Insights for epidemiological investigation
In this study, we analyzed in silico the potential structural effects of multiple mutations on the Spike protein detected in an emergent SARS-CoV-2 variant from Philippine samples. These samples were collected mainly from the Central Visayas region between January 30, 2021 and February 2, 2021, in the context of a reported increase in case numbers in this area in the first two (2) months of 2021 (COVID-19 Tracker | Department of Health website (doh.gov.ph)).

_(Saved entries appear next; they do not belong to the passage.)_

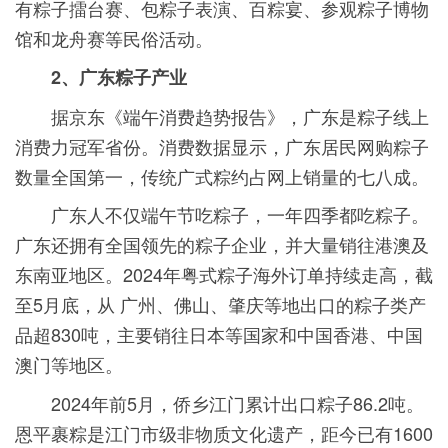
有粽子擂台赛、包粽子表演、百粽宴、参观粽子博物
馆和龙舟赛等民俗活动。
2、广东粽子产业
据京东《端午消费趋势报告》，广东是粽子线上
消费力冠军省份。消费数据显示，广东居民网购粽子
数量全国第一，传统广式粽约占网上销量的七八成。
广东人不仅端午节吃粽子，一年四季都吃粽子。
广东还拥有全国领先的粽子企业，并大量销往港澳及
东南亚地区。2024年粤式粽子海外订单持续走高，截
至5月底，从 广州、佛山、肇庆等地出口的粽子类产
品超830吨，主要销往日本等国家和中国香港、中国
澳门等地区。
2024年前5月，侨乡江门累计出口粽子86.2吨。
恩平裹粽是江门市级非物质文化遗产，距今已有1600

The predicted structural effects of the documented mutations rationalize their significance for the evolution of a potentially more transmissible variant of SARS-CoV-2. The recent rise in cases in the region from which these signature mutations were identified supports this hypothesis. The emergence of variants that are better able to infect, or bypass host defenses is a natural part of viral evolution. The key therefore is to (1) mitigate the potential effects of the increased transmission of the virus through continued observation of the recommended minimum public health practices such as social distancing, wearing of masks and face shields and other protective equipment, frequent handwashing, avoidance of crowds, etc., and to (2) identify the mechanisms through which the SARS-CoV-2 virus has, so far, successfully improved its capacity for infection and survival, and then use this information to determine ways to inhibit the virus and to help anticipate and preempt the effects of any future mutations that may naturally occur during the course of its evolution.

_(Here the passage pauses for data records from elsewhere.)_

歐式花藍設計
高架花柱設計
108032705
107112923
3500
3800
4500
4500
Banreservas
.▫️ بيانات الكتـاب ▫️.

This study has shown that SARS-CoV-2 evolution has utilized modifications that increase receptor binding, and molecular interactions within the monomer and trimer structures. In the emergent Ph-B.1.1.28 Philippine variant, these changes are believed to involve increased contacts between aromatic-ring containing residues. Increased contacts are achieved in several ways. Some involve the addition of a new aromatic residue (i.e. N501Y, P681H, H1101Y, V1176F). Others involve the removal of intervening structures, allowing new contacts to be made (i.e. LGV141-143del; D614G). In addition, the introduction of Lysines, with their long side chains, was also observed to provide increased residue contacts. The E484K mutation resulted in additional long-range contacts between the Spike protein and the ACE II receptor, and the E1092K mutation allows for increased contact for all three chains of the Spike protein trimer. It must be noted that the observed mutations were distributed across the Spike protein structure, and are likely to result in compounded effects for increasing the Spike protein’s stability, and altering its receptor interactions.

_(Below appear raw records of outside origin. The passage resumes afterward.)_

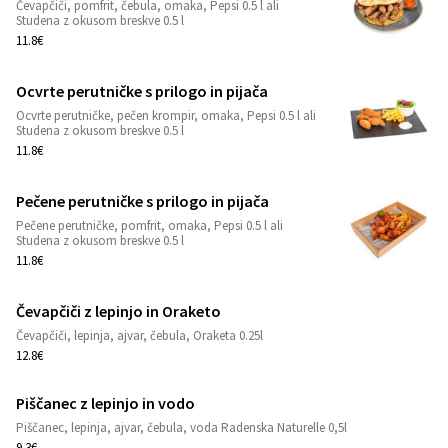
Čevapčiči, pomfrit, čebula, omaka, Pepsi 0.5 l ali
1
Studena z okusom breskve 0.5 l
11.8€
Ocvrte perutničke s prilogo in pijača
Ocvrte perutničke, pečen krompir, omaka, Pepsi 0.5 l ali
1
Studena z okusom breskve 0.5 l
11.8€
Pečene perutničke s prilogo in pijača
Pečene perutničke, pomfrit, omaka, Pepsi 0.5 l ali
1
Studena z okusom breskve 0.5 l
11.8€
Čevapčiči z lepinjo in Oraketo
1
Čevapčiči, lepinja, ajvar, čebula, Oraketa 0.25l
12.8€
Piščanec z lepinjo in vodo
1
Piščanec, lepinja, ajvar, čebula, voda Radenska Naturelle 0,5l
9.3€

Although many of the mutations reported herein have been documented before, this is, to our knowledge, the first report of the N501Y, E484K, P681H and N-terminal LGV141-143del mutations occurring together in a single virus. Figure 8 illustrates the signature mutation positions within the emergent Philippine variant with the expected functional effects of these mutations, and how these relate to the locations of mutations in other emergent variants worldwide. The co-existence of these mutations of concern, along with several others within Ph-B.1.1.28 must be further characterized in terms of transmission dynamics, pathogenicity and susceptibility to existing vaccines and antibody treatments.